Certa vez ouvi a frase: “Não se conhece o segredo do sucesso, mas o do fracasso é tentar agradar a todos.” – Neste caso, é a mais pura verdade!

Se você esta desenvolvendo um novo produto, antes de qualquer coisa procure identificar claramente seu futuro público:

QUEM TERIA INTERESSE E POSSES PARA ADQUIRIR O QUE A EMPRESA OFERECE?

Feito isso, customize o oferecido para o gosto de quem você identificou, por exemplo: Se forem crianças, é necessário adequar ao universo infantil. Se forem idosos, as tendências clássicas e discretas vão agradar. O segredo é criar pontos de identificação do público com o produto, gerando interesse! Agora, seria possível desenvolver um produto que agrade simultaneamente as crianças e os idosos? Certamente um dos lados ficaria insatisfeito!

Por outro lado, se a sua empresa já existe, as pesquisas de opinião (bem formuladas e aplicadas) são as melhores ferramentas para identificação. Até aqui é a função do marketing. Na seqüência, localizar o público segmentado e fazer com que eles tomem conhecimento da empresa, dos seus propósitos e serviços, é função da comunicação.
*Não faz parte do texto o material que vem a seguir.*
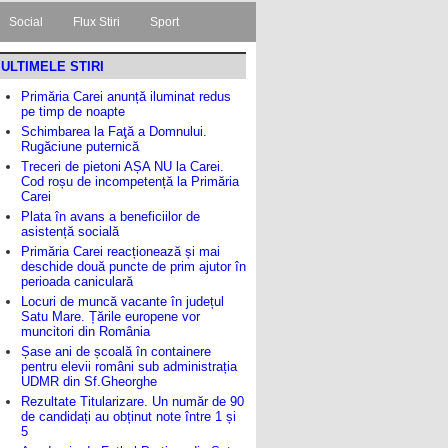
Social
Flux Stiri
Sport
ULTIMELE STIRI
Primăria Carei anunță iluminat redus
pe timp de noapte
Schimbarea la Faţă a Domnului.
Rugăciune puternică
Treceri de pietoni AȘA NU la Carei.
Cod roșu de incompetență la Primăria
Carei
Plata în avans a beneficiilor de
asistență socială
Primăria Carei reacționează și mai
deschide două puncte de prim ajutor în
perioada caniculară
Locuri de muncă vacante în județul
Satu Mare. Țările europene vor
muncitori din România
Șase ani de școală în containere
pentru elevii români sub administrația
UDMR din Sf.Gheorghe
Rezultate Titularizare. Un număr de 90
de candidați au obținut note între 1 și
5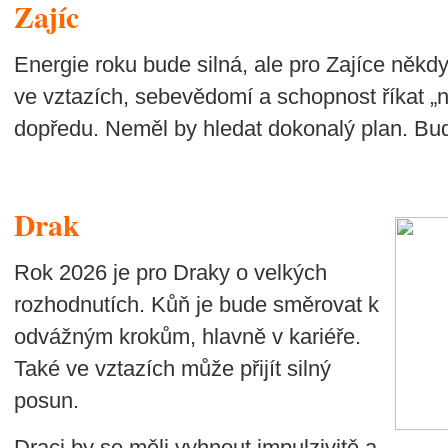
Zajíc
Energie roku bude silná, ale pro Zajíce někd
ve vztazích, sebevědomí a schopnost říkat „
dopředu. Neměl by hledat dokonalý plan. Bude
Drak
Rok 2026 je pro Draky o velkých
rozhodnutích. Kůň je bude směrovat k
odvážným krokům, hlavně v kariéře.
Také ve vztazích může přijít silný
posun.
Draci by se měli vyhnout
impulzivitě a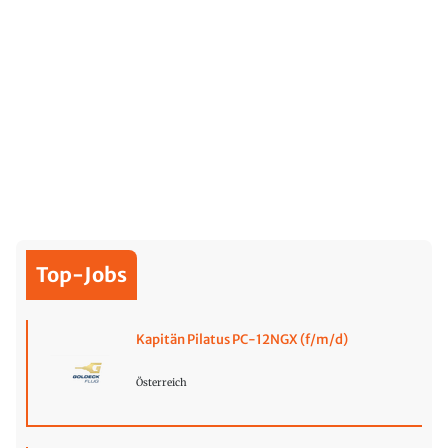
Top-Jobs
Kapitän Pilatus PC-12NGX (f/m/d)
Österreich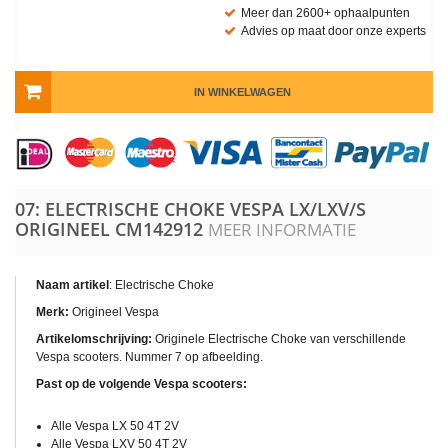
Meer dan 2600+ ophaalpunten
Advies op maat door onze experts
IN WINKELWAGEN
07: ELECTRISCHE CHOKE VESPA LX/LXV/S
ORIGINEEL
CM142912
MEER INFORMATIE
Naam artikel
: Electrische Choke
Merk:
Origineel Vespa
Artikelomschrijving:
Originele Electrische Choke van verschillende
Vespa scooters. Nummer 7 op afbeelding.
Past op de volgende Vespa scooters:
Alle Vespa LX 50 4T 2V
Alle Vespa LXV 50 4T 2V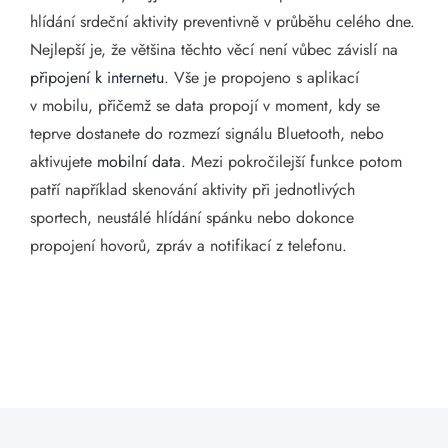
hlídání srdeční aktivity preventivně v průběhu celého dne.
Nejlepší je, že většina těchto věcí není vůbec závislí na
připojení k internetu
. Vše je propojeno s aplikací
v mobilu, přičemž se data propojí v moment, kdy se
teprve dostanete do rozmezí signálu Bluetooth, nebo
aktivujete
mobilní data
. Mezi pokročilejší funkce potom
patří například skenování aktivity při jednotlivých
sportech, neustálé hlídání spánku nebo dokonce
propojení hovorů, zpráv a notifikací z telefonu.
Essa diferenciação é muito confundida, mas será esclarecida, futuramente, aqui!

Verificando e-mails, recebi um com o nome “Placas pelo Brasil”. Após várias placas realmente engraçadas, observei uma que me fez refletir:

frango_assado

Depois de algumas risadas, reparei que a foto ilustra uma realidade presente e mais comum do que se imagina: mais uma pessoa que DIZ ser empresário, ACHA que sabe mexer com comunicação, provavelmente contratou uma pessoa que PENSA estar capacitada (normalmente é um sobrinho ou amigo que faz serviço a preço de favor), juntos desenvolvem essa inusitada idéia e realizaram o projeto com a certeza de que fizeram o certo. Se não aconteceu exatamente assim, com certeza é uma, das muitas, empresas que não investem ou dispensam serviços adequados.
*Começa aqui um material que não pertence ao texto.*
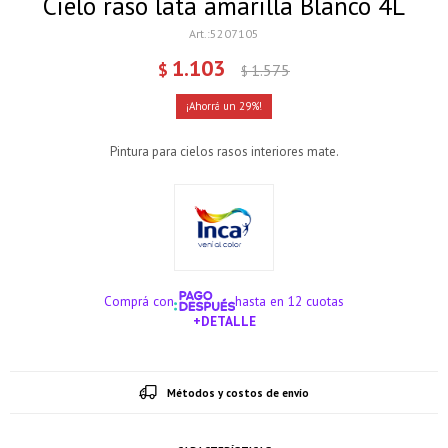
Cielo raso lata amarilla Blanco 4L
5207105
1.103
$
1.575
$
29
Pintura para cielos rasos interiores mate.
Comprá con
hasta en 12 cuotas
+DETALLE
¡ME INTERESA!
Métodos y costos de envío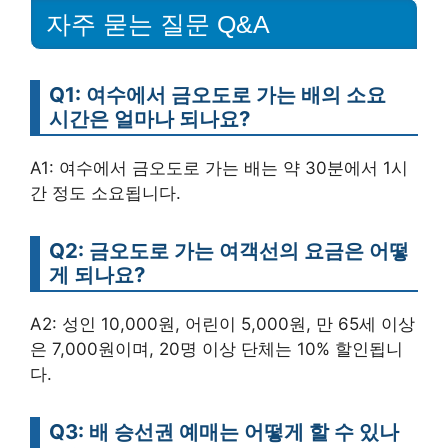
자주 묻는 질문 Q&A
Q1: 여수에서 금오도로 가는 배의 소요
시간은 얼마나 되나요?
A1: 여수에서 금오도로 가는 배는 약 30분에서 1시
간 정도 소요됩니다.
Q2: 금오도로 가는 여객선의 요금은 어떻
게 되나요?
A2: 성인 10,000원, 어린이 5,000원, 만 65세 이상
은 7,000원이며, 20명 이상 단체는 10% 할인됩니
다.
Q3: 배 승선권 예매는 어떻게 할 수 있나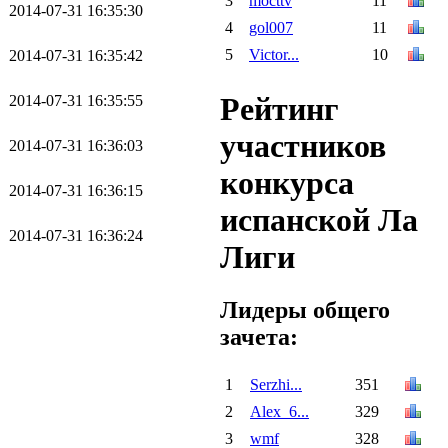
3
mocttv
11
2014-07-31 16:35:30
4
gol007
11
5
Victor...
10
2014-07-31 16:35:42
Рейтинг
2014-07-31 16:35:55
участников
2014-07-31 16:36:03
конкурса
2014-07-31 16:36:15
испанской Ла
2014-07-31 16:36:24
Лиги
Лидеры общего
зачета:
1
Serzhi...
351
2
Alex_6...
329
3
wmf
328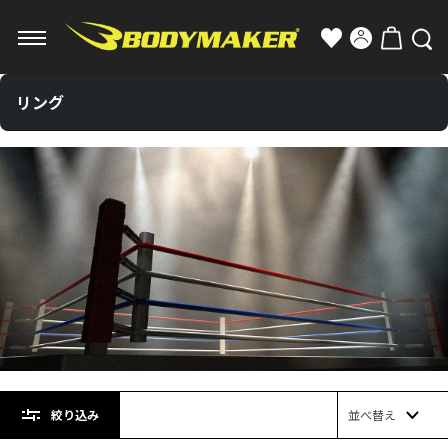
リング
絞り込み
並べ替え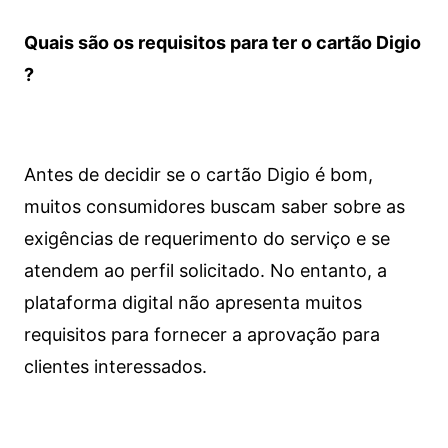
Quais são os requisitos para ter o cartão Digio
?
Antes de decidir se o cartão Digio é bom,
muitos consumidores buscam saber sobre as
exigências de requerimento do serviço e se
atendem ao perfil solicitado. No entanto, a
plataforma digital não apresenta muitos
requisitos para fornecer a aprovação para
clientes interessados.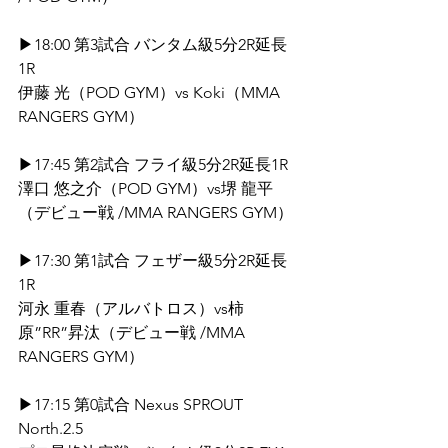
▶18:00 第3試合 バンタム級5分2R延長
1R
伊藤 光（POD GYM）vs Koki（MMA 
RANGERS GYM）
▶17:45 第2試合 フライ級5分2R延長1R
澤口 悠之介（POD GYM）vs堺 龍平
（デビュー戦 /MMA RANGERS GYM）
▶17:30 第1試合 フェザー級5分2R延長
1R
河永 重春（アルバトロス）vs柿
原”RR”昇汰（デビュー戦 /MMA 
RANGERS GYM）
▶17:15 第0試合 Nexus SPROUT 
North.2.5 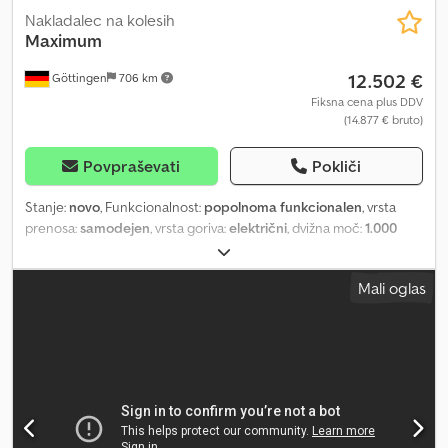
Nakladalec na kolesih
Maximum
12.502 €
Göttingen
706 km
Fiksna cena plus DDV
(14.877 € bruto)
Povpraševati
Pokliči
Stanje:
novo
, Funkcionalnost:
popolnoma funkcionalen
, vrsta
prenosa:
samodejen
, vrsta goriva:
električni
, dvižna moč:
1.000
kg/m
, dvižna višina:
2.300 mm
, velikost pnevmatike:
29.12,5-15
,
stanje pnevmatik:
100 odstotek
, Leto izdelave:
2026
, Oprema:
Mali oglas
kabina, pogon na vsa štiri kolesa, standardna žlica
, 5 %
dodatnega popusta pri spletnih naročilih: schuetze-handel
MAXIMUM 0320254 1T električni dvokolesni nakladalnik 4WD, žlica,
ročica, kabina, LED 72 V/200 Ah, 230 cm višina nalaganja, CE, elektr.
ročica, pnevmatike za žlico 29.12,5-15, 5 ur delovnega časa, čas
polnjenja: 5 ur. Štirikolesni pogon 72 V/200 Ah 2 x motor z močjo 4
kW 230 cm višina nalaganja, Dcsdpfewt Aw Sox Afhsk CE, elektr.
ročica, radio-MP3, ventilacija, zaklenljiva kabina, udoben sedež,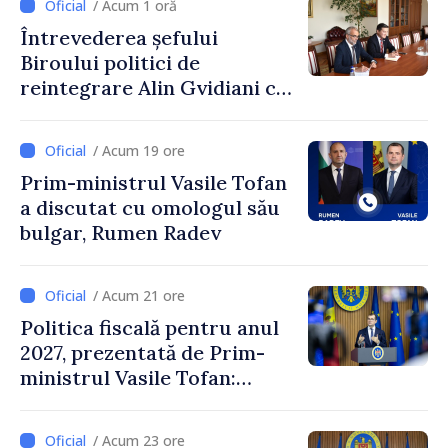
/ Acum 1 oră
Întrevederea șefului
Biroului politici de
reintegrare Alin Gvidiani cu
reprezentanții Misiunii
Comitetului Internațional al
/ Acum 19 ore
Crucii Roșii în Moldova
Prim-ministrul Vasile Tofan
a discutat cu omologul său
bulgar, Rumen Radev
/ Acum 21 ore
Politica fiscală pentru anul
2027, prezentată de Prim-
ministrul Vasile Tofan:
Reducerea poverii pe muncă,
stimularea investițiilor și o
/ Acum 23 ore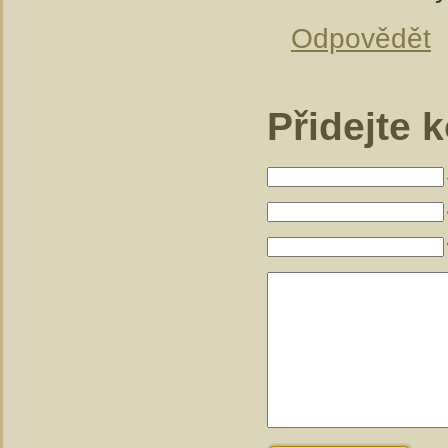
Odpovědět
Přidejte 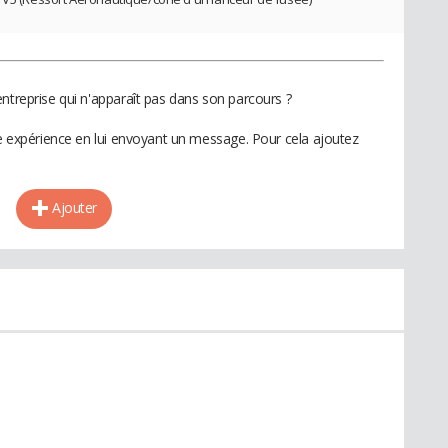
ntreprise qui n'apparaît pas dans son parcours ?
te expérience en lui envoyant un message. Pour cela ajoutez
Ajouter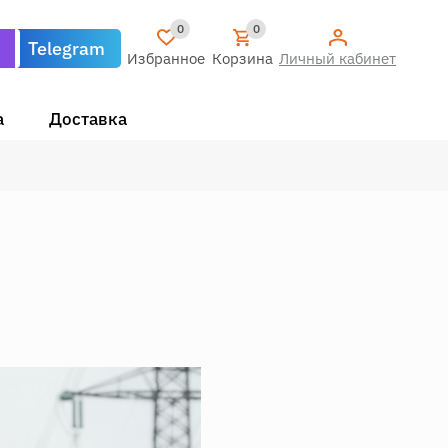
0
0
Telegram
Избранное
Корзина
Личный кабинет
а
Доставка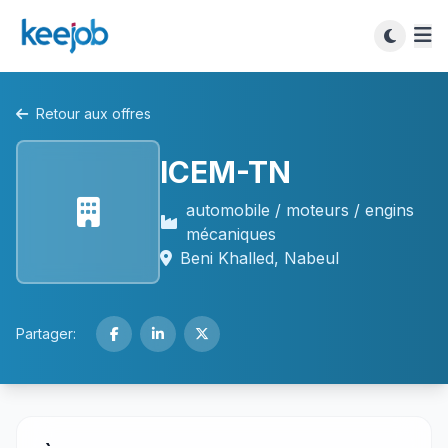
Retour aux offres
ICEM-TN
automobile / moteurs / engins
mécaniques
Beni Khalled, Nabeul
Partager: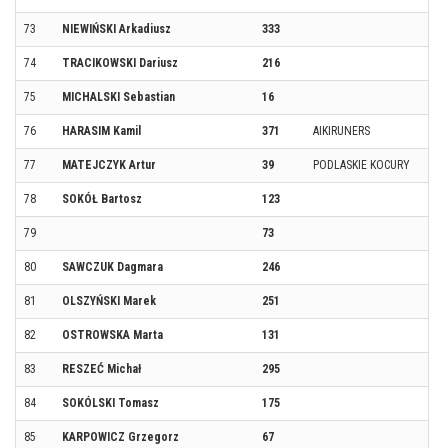
73
NIEWIŃSKI Arkadiusz
333
74
TRACIKOWSKI Dariusz
216
75
MICHALSKI Sebastian
16
76
HARASIM Kamil
371
AIKIRUNERS
77
MATEJCZYK Artur
39
PODLASKIE KOCURY
78
SOKÓŁ Bartosz
123
79
73
80
SAWCZUK Dagmara
246
81
OLSZYŃSKI Marek
251
82
OSTROWSKA Marta
131
83
RESZEĆ Michał
295
84
SOKÓLSKI Tomasz
175
85
KARPOWICZ Grzegorz
67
Parece um exagero, mas basta uma caminhada em qualquer comércio para identificar algumas situações semelhantes. Nomes estranhos, marcas confusas, ambientes feios,  serviços sem qualidade, atendimentos questionáveis e por ai vai… Quem nunca teve uma decepção com uma empresa?

Aos empresários deixo a reflexção: Como está a sua empresa? Será que você não está vendendo frango com aparência de porco?